RECORDS SHOWN below:
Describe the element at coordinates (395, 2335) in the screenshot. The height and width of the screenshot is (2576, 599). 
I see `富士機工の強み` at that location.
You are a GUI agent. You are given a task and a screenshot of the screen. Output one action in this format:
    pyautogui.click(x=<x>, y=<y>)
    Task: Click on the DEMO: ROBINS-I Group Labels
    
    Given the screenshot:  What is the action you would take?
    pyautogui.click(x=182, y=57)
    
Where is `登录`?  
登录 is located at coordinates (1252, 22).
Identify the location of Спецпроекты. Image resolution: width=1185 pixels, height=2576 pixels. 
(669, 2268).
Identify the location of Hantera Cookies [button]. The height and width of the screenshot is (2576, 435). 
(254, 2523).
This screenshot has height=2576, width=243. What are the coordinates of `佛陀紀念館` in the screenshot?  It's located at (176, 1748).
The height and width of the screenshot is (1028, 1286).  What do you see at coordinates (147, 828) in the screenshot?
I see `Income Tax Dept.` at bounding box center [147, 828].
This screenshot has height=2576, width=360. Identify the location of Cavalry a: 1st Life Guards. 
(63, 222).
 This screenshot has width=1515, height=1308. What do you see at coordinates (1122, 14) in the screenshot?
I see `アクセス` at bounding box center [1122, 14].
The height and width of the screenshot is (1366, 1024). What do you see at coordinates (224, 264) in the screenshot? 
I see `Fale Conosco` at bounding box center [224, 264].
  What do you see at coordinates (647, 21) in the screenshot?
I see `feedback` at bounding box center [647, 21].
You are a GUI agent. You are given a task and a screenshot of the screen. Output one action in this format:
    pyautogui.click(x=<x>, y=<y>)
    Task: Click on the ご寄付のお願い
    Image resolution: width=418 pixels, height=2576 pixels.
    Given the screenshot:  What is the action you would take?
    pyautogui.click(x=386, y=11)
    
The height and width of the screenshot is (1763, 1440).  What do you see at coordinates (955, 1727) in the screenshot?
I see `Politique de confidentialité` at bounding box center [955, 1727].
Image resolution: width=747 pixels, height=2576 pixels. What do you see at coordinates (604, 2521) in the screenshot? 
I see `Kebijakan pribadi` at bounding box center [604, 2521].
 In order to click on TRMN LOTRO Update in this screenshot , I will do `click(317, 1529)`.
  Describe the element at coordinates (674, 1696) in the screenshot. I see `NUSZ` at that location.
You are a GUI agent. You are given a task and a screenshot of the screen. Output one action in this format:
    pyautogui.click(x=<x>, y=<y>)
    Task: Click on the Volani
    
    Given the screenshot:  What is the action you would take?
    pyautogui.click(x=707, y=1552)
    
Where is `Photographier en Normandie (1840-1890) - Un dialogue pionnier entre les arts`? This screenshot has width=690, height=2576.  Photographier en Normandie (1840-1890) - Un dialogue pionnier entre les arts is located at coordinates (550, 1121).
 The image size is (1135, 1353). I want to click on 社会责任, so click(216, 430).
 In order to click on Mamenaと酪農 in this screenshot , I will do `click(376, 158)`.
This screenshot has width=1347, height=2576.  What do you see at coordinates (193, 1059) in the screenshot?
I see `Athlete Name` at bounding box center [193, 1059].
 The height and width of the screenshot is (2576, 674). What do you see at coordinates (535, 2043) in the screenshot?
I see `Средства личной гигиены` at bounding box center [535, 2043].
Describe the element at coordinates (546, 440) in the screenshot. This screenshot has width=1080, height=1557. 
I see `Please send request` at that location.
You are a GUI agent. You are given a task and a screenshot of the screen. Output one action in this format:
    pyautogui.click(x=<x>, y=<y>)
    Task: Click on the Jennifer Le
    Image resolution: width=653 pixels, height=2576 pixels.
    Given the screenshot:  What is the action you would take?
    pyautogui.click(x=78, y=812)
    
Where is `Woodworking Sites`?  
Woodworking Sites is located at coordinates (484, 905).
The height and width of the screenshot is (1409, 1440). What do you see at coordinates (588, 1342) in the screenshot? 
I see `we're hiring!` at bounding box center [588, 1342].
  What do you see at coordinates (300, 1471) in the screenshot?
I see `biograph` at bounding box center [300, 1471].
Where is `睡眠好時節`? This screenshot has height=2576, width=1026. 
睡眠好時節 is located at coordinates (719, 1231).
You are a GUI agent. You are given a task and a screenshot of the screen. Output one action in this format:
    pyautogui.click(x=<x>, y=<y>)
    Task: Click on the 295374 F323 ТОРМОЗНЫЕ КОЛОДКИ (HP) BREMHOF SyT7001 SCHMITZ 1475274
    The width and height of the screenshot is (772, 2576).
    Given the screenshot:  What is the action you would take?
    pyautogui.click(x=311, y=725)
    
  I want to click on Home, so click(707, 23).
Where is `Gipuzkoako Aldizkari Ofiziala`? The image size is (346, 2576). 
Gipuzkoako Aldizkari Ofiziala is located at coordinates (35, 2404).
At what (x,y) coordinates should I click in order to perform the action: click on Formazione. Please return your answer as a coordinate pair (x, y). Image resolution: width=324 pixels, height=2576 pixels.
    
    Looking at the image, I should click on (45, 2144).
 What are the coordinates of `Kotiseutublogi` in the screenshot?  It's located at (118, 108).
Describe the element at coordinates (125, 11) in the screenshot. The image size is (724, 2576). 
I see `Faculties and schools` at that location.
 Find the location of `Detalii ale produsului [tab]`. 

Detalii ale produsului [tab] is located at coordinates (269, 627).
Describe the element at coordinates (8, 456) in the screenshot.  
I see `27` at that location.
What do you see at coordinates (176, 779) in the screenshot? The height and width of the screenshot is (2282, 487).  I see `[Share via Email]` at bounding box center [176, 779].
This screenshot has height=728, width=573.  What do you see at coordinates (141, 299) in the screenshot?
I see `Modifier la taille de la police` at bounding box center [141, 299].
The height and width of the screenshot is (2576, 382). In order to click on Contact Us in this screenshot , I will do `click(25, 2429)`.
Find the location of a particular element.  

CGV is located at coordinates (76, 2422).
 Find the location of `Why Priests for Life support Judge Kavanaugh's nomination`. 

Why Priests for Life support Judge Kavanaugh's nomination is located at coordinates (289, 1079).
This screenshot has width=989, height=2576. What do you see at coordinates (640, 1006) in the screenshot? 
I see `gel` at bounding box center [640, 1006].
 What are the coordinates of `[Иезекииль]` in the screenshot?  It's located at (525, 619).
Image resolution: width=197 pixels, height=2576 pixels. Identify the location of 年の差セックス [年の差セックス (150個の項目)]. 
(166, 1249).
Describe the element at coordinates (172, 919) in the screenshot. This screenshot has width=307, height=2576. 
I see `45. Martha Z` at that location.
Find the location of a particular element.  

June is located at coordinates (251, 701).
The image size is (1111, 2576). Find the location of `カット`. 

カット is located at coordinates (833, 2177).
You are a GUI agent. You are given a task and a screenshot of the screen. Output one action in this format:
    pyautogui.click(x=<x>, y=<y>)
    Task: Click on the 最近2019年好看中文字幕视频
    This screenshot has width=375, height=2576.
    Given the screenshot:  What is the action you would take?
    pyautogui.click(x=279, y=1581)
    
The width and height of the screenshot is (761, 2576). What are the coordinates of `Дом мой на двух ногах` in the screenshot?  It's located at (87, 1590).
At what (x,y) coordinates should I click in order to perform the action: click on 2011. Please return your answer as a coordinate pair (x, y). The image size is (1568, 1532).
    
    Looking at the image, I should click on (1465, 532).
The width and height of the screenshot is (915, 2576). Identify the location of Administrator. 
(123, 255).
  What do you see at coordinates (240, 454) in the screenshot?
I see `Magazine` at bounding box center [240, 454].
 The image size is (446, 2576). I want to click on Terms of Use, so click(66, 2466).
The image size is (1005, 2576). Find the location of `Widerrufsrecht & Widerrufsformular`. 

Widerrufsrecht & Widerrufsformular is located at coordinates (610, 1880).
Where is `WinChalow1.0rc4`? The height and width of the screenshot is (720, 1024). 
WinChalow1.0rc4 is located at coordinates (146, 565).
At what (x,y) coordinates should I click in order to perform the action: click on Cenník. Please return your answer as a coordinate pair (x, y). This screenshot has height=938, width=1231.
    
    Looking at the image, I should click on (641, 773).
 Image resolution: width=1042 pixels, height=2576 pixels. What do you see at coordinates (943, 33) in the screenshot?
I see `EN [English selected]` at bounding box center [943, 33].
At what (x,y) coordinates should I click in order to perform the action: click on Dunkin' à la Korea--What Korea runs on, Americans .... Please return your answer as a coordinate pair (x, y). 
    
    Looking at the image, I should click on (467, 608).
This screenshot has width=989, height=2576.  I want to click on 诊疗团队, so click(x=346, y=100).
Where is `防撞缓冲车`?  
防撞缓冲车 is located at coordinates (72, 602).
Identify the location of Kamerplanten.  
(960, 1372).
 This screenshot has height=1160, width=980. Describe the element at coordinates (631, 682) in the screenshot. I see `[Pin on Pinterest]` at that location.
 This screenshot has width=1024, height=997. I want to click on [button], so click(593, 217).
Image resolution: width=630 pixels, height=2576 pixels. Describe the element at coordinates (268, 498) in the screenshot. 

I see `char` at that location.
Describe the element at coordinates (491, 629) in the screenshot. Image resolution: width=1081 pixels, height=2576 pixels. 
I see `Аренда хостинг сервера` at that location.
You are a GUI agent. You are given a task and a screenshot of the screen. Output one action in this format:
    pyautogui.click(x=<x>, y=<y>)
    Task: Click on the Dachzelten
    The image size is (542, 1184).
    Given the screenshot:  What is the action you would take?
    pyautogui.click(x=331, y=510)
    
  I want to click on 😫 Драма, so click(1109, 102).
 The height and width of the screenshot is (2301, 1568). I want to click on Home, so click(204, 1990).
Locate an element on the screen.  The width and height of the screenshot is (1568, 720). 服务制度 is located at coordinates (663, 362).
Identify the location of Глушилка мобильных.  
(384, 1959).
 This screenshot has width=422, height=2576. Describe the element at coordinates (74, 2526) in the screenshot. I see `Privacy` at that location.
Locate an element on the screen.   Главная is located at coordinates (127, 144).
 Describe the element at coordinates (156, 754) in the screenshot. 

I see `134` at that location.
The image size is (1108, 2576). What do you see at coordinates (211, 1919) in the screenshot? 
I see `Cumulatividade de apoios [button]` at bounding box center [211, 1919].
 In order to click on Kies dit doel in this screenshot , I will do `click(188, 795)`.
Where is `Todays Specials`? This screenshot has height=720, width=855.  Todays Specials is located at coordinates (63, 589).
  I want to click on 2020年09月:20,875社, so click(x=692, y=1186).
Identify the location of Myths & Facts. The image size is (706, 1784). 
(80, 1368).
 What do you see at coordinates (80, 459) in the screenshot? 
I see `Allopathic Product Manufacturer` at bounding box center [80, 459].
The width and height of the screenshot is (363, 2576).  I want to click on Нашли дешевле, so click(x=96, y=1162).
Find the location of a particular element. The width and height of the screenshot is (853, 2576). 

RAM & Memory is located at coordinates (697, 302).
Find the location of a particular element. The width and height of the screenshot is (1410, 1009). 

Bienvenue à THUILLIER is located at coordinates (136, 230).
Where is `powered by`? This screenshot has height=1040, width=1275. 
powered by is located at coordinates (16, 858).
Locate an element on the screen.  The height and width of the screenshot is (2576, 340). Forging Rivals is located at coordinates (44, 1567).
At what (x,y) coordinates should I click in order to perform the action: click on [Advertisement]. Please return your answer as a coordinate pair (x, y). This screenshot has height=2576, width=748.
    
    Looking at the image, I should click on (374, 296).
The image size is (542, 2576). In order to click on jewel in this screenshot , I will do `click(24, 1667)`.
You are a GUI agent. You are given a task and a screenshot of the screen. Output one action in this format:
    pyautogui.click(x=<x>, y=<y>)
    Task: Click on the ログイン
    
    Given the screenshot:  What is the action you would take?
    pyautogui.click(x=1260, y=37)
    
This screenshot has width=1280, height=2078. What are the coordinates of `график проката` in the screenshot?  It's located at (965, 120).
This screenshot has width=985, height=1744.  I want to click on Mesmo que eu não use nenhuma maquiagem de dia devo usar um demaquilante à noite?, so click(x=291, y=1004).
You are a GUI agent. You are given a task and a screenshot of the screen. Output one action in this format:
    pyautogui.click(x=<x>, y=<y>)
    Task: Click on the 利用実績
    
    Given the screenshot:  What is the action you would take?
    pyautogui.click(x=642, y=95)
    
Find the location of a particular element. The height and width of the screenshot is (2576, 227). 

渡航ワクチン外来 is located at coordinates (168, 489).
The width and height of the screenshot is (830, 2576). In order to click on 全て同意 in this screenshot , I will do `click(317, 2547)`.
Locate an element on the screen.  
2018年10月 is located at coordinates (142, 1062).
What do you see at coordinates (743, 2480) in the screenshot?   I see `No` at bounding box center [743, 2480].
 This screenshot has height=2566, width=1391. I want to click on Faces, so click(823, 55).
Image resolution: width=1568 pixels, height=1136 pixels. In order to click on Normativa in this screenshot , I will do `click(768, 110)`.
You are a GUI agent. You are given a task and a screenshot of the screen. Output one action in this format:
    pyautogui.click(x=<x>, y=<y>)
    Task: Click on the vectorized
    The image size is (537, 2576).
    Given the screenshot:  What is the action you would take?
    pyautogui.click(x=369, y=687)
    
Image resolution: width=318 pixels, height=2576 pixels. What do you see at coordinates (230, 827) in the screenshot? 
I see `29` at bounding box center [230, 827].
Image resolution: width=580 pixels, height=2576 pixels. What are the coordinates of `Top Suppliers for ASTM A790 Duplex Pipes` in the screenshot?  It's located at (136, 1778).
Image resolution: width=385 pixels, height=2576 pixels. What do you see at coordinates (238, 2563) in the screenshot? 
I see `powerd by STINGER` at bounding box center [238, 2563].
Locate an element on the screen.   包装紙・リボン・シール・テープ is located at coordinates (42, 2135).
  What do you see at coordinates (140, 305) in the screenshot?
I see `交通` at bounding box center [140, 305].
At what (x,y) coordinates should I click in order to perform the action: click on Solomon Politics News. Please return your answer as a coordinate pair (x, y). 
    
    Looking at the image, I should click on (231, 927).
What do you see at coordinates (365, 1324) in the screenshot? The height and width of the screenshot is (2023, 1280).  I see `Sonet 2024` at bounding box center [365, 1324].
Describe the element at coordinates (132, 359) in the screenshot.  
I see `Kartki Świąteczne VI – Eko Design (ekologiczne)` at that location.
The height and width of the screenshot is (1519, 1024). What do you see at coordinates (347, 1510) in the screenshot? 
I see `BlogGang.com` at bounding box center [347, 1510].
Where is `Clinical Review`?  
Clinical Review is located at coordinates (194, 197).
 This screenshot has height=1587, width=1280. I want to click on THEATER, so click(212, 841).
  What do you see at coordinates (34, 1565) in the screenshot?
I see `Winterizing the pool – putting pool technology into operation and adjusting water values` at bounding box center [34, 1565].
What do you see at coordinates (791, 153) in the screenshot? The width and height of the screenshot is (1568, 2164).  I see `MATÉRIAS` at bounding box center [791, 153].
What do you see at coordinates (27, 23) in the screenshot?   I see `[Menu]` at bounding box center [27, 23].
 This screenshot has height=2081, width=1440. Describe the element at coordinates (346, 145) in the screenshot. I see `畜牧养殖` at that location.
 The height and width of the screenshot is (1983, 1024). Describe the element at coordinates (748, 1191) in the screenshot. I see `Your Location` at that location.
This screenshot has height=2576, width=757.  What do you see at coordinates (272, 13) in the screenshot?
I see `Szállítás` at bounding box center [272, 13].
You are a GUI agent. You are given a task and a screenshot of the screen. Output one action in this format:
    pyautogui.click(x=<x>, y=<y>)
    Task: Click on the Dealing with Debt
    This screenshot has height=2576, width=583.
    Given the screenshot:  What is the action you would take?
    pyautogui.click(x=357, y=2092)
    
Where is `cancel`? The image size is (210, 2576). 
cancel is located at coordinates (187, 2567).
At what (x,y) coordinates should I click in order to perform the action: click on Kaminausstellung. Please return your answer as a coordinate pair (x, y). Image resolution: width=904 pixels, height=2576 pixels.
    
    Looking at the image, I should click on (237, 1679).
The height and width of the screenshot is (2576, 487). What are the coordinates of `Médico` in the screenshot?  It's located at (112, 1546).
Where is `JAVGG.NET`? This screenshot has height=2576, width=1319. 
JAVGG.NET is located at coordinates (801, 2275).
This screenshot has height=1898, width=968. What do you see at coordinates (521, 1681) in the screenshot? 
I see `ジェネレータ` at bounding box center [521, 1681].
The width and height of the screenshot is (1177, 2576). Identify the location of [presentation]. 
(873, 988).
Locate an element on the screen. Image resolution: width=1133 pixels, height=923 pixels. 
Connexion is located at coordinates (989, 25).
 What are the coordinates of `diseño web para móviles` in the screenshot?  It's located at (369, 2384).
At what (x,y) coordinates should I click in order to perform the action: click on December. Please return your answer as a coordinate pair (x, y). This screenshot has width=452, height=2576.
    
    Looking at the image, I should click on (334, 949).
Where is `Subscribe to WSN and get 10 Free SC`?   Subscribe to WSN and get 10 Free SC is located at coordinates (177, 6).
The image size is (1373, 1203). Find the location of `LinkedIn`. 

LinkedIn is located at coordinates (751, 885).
End of RECORDS SHOWN.
• INSTRUCTIONS FOR THE TASK: The output should be exactly the lines above from the line containing "Image resolution: width=197" to the line containing "The width and height of the screenshot is (761, 2576).", inclusive, with no other lines.

• TASK SOLUTION:
Image resolution: width=197 pixels, height=2576 pixels. Identify the location of 年の差セックス [年の差セックス (150個の項目)]. 
(166, 1249).
Describe the element at coordinates (172, 919) in the screenshot. This screenshot has width=307, height=2576. 
I see `45. Martha Z` at that location.
Find the location of a particular element.  

June is located at coordinates (251, 701).
The image size is (1111, 2576). Find the location of `カット`. 

カット is located at coordinates (833, 2177).
You are a GUI agent. You are given a task and a screenshot of the screen. Output one action in this format:
    pyautogui.click(x=<x>, y=<y>)
    Task: Click on the 最近2019年好看中文字幕视频
    This screenshot has width=375, height=2576.
    Given the screenshot:  What is the action you would take?
    pyautogui.click(x=279, y=1581)
    
The width and height of the screenshot is (761, 2576). What are the coordinates of `Дом мой на двух ногах` in the screenshot?  It's located at (87, 1590).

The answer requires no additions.